By week two, a growing number of participants populated the holding area for students taken from their homes. Brandy Gomez, 34, played the role of an 8-year-old who was left at home by mistake. Sydney Parker, 28, played a 9-year-old who regularly stayed home to watch her 1-year-old nephew. Parker’s family spent all of week two trying to get her back. 

“We went to social services, but they weren’t helpful,” said Alejandra Marquez, who played Parker’s 20-year-old single mother.

Trying to get her child back, Marquez had not had time to pay the bills, so now the family was scrambling.

As they faced the mounting pressure of time, the exercise also showed students how crime disproportionately affects people in poverty. Several students were mastering the simulation until a thief, played by Braulio Amazaga, stole their money, car titles, or home goods.

The simulation also showed how the elderly, a population the nursing students will serve more than any other, are among the most vulnerable to crime.

Amazaga “robbed” Erin Webb, who was playing an 85-year-old widow. She couldn’t find a job, was evicted by week three, and had to move in with another family. Two other single senior citizen characters decided to get married, because they felt they were at risk of being robbed living alone.

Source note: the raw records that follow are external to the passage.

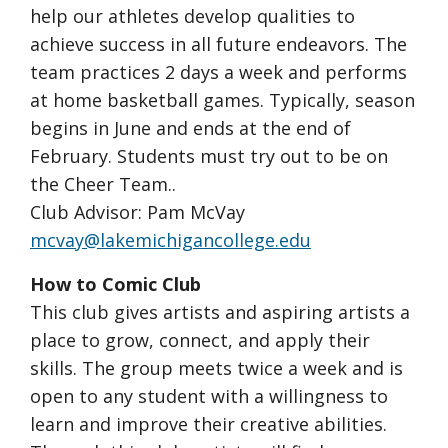
help our athletes develop qualities to
achieve success in all future endeavors. The
team practices 2 days a week and performs
at home basketball games. Typically, season
begins in June and ends at the end of
February. Students must try out to be on
the Cheer Team..
Club Advisor: Pam McVay
mcvay@lakemichigancollege.edu
How to Comic Club
This club gives artists and aspiring artists a
place to grow, connect, and apply their
skills. The group meets twice a week and is
open to any student with a willingness to
learn and improve their creative abilities.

Students sit in jail as Braulio Amazaga (left), who portrayed a thief, points to a victim of his recent crime.

Scott Ball / Rivard Report

Students sit in jail as Braulio Amazaga (left), who portrayed a thief, points to a victim of his recent crime.

The exercise also showed how public and private institutions inadvertently contribute to the difficult choices people in poverty are forced to make. A school holiday meant families had to spend extra transportation passes to keep their school-age children with them. For patients, this might mean canceling medical appointments.

 At the pawn shop, “Big Dave,” played by Cantu’s husband John, shuffled through a pile of microwave, television, and stereo cards he had accumulated from students needing quick cash. “In real life, people do that,” he said.

Students soon realized how quick-cash options are necessary to meet urgent needs, but over time leave families with fewer resources. Prescription medicines, physical therapy, and preventive care start to seem like luxuries. 

UT Health staff turn over chairs, symbolizing students being evicted.

Scott Ball / Rivard Report

UT Health staff turn over chairs, symbolizing students being evicted.

By the fourth and final “week”, most families were behind on their bills. The game account keepers began “evicting” families by turning over their chairs. The homeless shelter only had a few available chairs left.

Guy Ferguson, 46, played a 57-year-old stroke victim whose family was evicted. Unable to help himself, he stood aside, homeless, while waiting for the exercise to end.  

“People were saying that [the exercise] is not realistic, but I said, ‘No, I’ve known a lot of people who live like this,'” Ferguson said.

After the exercise ended, Cantu pointed out that seeing the strengths and weaknesses of their patients’ problem-solving abilities will help future nurses prescribe more successful treatments.

In the immediate future, the program will help raise awareness of the populations the students will serve during clinicals, which take place from now until April. During the clinicals, students will be asked to reflect on the role-playing exercise and how it connected to real experiences with their patients.

Cantu believes the exercise gives students valuable insights, so valuable, in fact, that first-year medical students are participating in their own poverty simulation exercise.